A new government report has shone a spotlight on the fuel poverty crisis facing the country with 2.53 million households struggling to keep warm and pay their energy bills.

The latest statistics* for 2017 reveal one in ten homes in England are 'fuel poor' which means their energy costs are above average and their remaining disposable income after paying their bills puts them below the poverty line.

This is a decrease of just 0.2% since the previous report for 2016, suggesting little progress has been made to support the most vulnerable in society.

The average fuel poverty gap, the reduction in energy bills that the average fuel poor household needs to come out of fuel poverty, is £321. However, rural areas are disproportionately affected with the figure rising to £571, nearly double that of urban areas.

This is largely due to rural homes typically being older and poorly insulated, making them more expensive to keep warm.

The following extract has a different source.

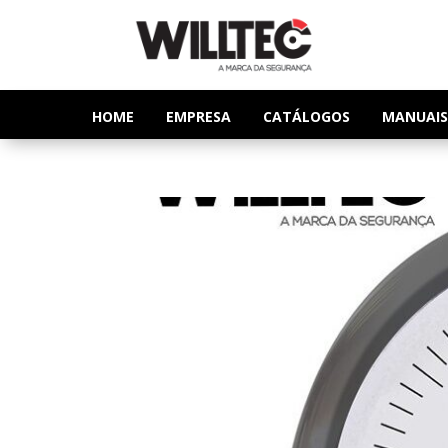
HOME
EMPRESA
CATÁLOGOS
MANUAIS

The report also highlights a lower uptake of energy efficiency improvements as one of the drivers for the increase in fuel poverty.

In response to the findings, OFTEC, which represents the oil heating industry, is urging the government to provide more support for rural households.

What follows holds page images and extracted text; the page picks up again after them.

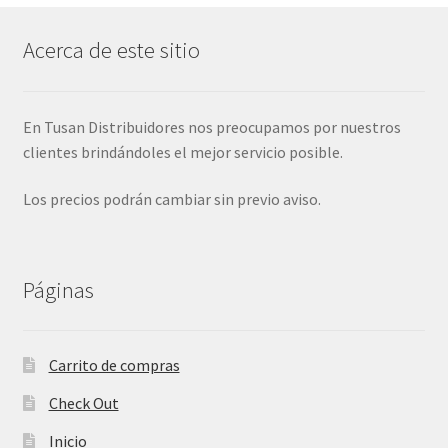
Acerca de este sitio
En Tusan Distribuidores nos preocupamos por nuestros
clientes brindándoles el mejor servicio posible.
Los precios podrán cambiar sin previo aviso.
Páginas
Carrito de compras
Check Out
Inicio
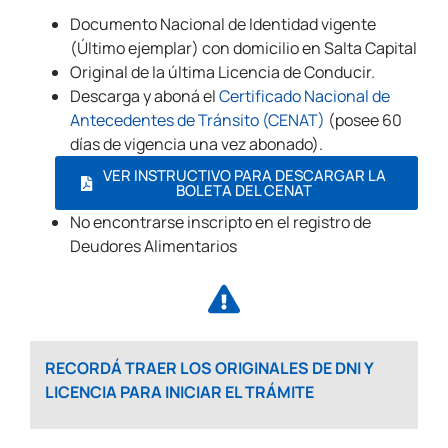
Documento Nacional de Identidad vigente
(Último ejemplar) con domicilio en Salta Capital
Original de la última Licencia de Conducir.
Descarga y aboná el
Certificado Nacional de
Antecedentes de Tránsito (CENAT)
(posee 60
días de vigencia una vez abonado).
VER INSTRUCTIVO PARA DESCARGAR LA
BOLETA DEL CENAT
No encontrarse inscripto en el registro de
Deudores Alimentarios
RECORDÁ TRAER LOS ORIGINALES DE DNI Y
LICENCIA PARA INICIAR EL TRÁMITE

"Whilst some progress has been made in tackling the fuel poverty epidemic facing the country there is still a long way to go, with many people still struggling with high energy bills and poorly insulated properties", says Malcolm Farrow of OFTEC.

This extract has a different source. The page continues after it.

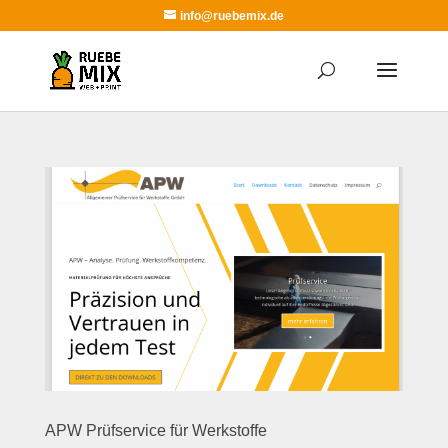
info@ruebemix.de
APW Prüfservice für Werkstoffe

"Whilst current temperatures provide a summer respite, in a few months' time when the winter weather returns, keeping warm and managing energy bills will once again become a source of concern for many households. It is shocking that in 2019 so many people still cannot afford the basic human right of living in a warm house."

The report also highlights that fuel costs for the least efficient properties (Band G) are three times higher than those of the most efficient (Band A). As a result, those living in Band G properties are twice as likely to be fuel poor. This is despite many rural households relying on oil heating which is the cheapest option for those living off the gas grid.

Malcolm added: "A key issue we need to address is improving the energy efficiency of our housing stock which is some of the worst in Europe. This can be achieved through better insulation and upgrading to modern boilers which are more efficient and cheaper to run. There is government financial support available for the poorest households, such as the ECO3 scheme, and a local OFTEC registered technician will be able to advise on how to access this help."